Laut Paris ist die Entscheidung mit den jüngsten Verhaftungen in Frankreich von drei Algerianern verbunden, die verdächtigt wurden, im letzten Jahr einen algerischen Influencer entführt zu haben.
Algerien hat 12 Beamte der französischen Botschaft befohlen, das Land innerhalb von 48 Stunden zu verlassen, bestätigte der französische Außenminister Jean-Noël Barrot am Montag.
Die Entscheidung, die Beamten auszuschalten, tritt nur wenige Tage nach der Anklage der Staatsanwälte in Frankreich drei Algeriern, einschließlich eines Konsularbeamten, wegen des Verdachts, den algerischen Influencer Amir Boukhors im vergangenen Jahr zu entführen.
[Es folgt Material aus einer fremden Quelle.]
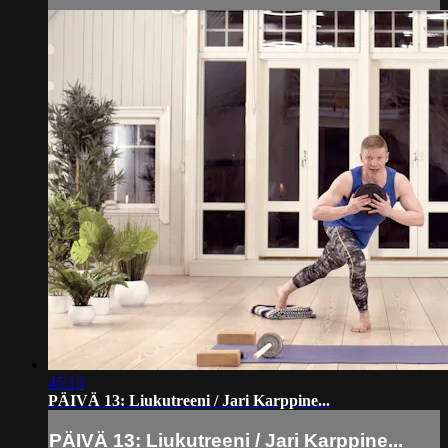
45:13
PÄIVÄ 13: Liukutreeni / Jari Karppine...
PÄIVÄ 13: Liukutreeni / Jari Karppine...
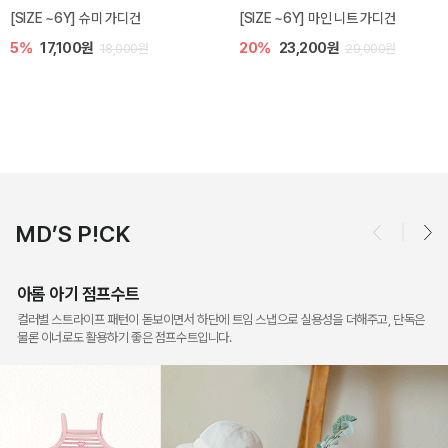
밀라 아기 점프수트
밀라 아기 셋업
10%
30,600원
40%
26,400원
34,000원
44,000원
MD’S P!CK
아롬 아기 점프수트
컬러별 스트라이프 패턴이 돋보이면서 하단에 트임 스냅으로 실용성을 더해주고, 단독은
물론 이너로도 활용하기 좋은 점프수트입니다.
Boukhors, der einen großen Tiktok -Anhänger hat, ist ein Kritiker der algerischen Regierung, der möchte, dass er wegen mutmaßlicher Betrugs- und Terrorstraftaten vor Gericht gestellt wird.
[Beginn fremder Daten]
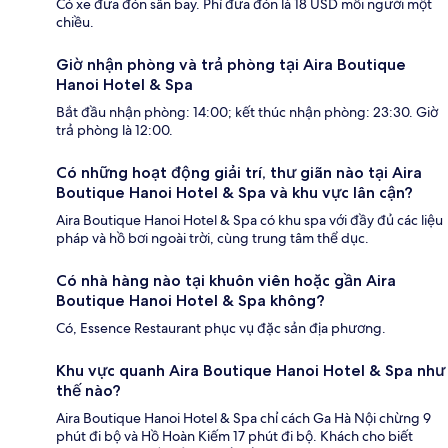
Có xe đưa đón sân bay. Phí đưa đón là 18 USD mỗi người một
chiều.
Giờ nhận phòng và trả phòng tại Aira Boutique
Hanoi Hotel & Spa
Bắt đầu nhận phòng: 14:00; kết thúc nhận phòng: 23:30. Giờ
trả phòng là 12:00.
Có những hoạt động giải trí, thư giãn nào tại Aira
Boutique Hanoi Hotel & Spa và khu vực lân cận?
Aira Boutique Hanoi Hotel & Spa có khu spa với đầy đủ các liệu
pháp và hồ bơi ngoài trời, cùng trung tâm thể dục.
Có nhà hàng nào tại khuôn viên hoặc gần Aira
Boutique Hanoi Hotel & Spa không?
Có, Essence Restaurant phục vụ đặc sản địa phương.
Khu vực quanh Aira Boutique Hanoi Hotel & Spa như
thế nào?
Aira Boutique Hanoi Hotel & Spa chỉ cách Ga Hà Nội chừng 9
phút đi bộ và Hồ Hoàn Kiếm 17 phút đi bộ. Khách cho biết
Amir DZ – wie er online besser bekannt wurde – wurde im vergangenen April in einem Vorort von Paris entführt, bevor er am folgenden Tag freigelassen wurde, so sein Anwalt.
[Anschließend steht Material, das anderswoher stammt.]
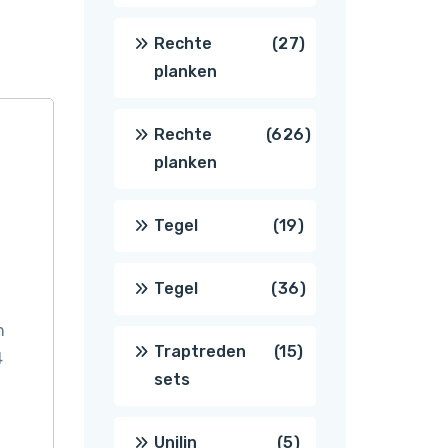
producten
27
Rechte
27
planken
producten
626
Rechte
626
planken
producten
19
Tegel
19
producten
36
Tegel
36
n
producten
15
Traptreden
15
4
sets
producten
5
Unilin
5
Kartrot sagte, die Ausweisung von Diplomaten sei direkt mit Boukhors in Verbindung gebracht, der seit 2016 in Frankreich lebt und dort im Jahr 2023 politisches Asyl gewährt wurde.
„Diese Entscheidung wäre eine Reaktion auf die Verhaftung von drei algerischen Staatsangehörigen, die schwerwiegende Straftaten auf dem französischen Nationalgebiet verdächtigen“, sagte Barrot.
Der französische Außenminister hat die Algier aufgefordert, die Ausleitungen zu überdenken, und sagte, dass Paris gezwungen sein würde, sich zu revanchieren, wenn dies nicht der Fall ist.
„Ich fordere die algerischen Behörden auf, diese Ausschlussmaßnahmen aufzugeben. Wenn die Entscheidung, unsere Beamten zurückzuschicken, beibehalten wird, werden wir keine andere Wahl haben, als sofort zu antworten“, sagte Barrot.
Obwohl die Beziehungen zwischen Frankreich und seiner früheren Kolonie seit langem eine Herausforderung darstellten, verschlechterten sich die Spannungen im vergangenen Juli dramatisch, als der französische Präsident Emmanuel Macron die Autonomie der westlichen Sahara unter marokkanischer Souveränität anerkannte.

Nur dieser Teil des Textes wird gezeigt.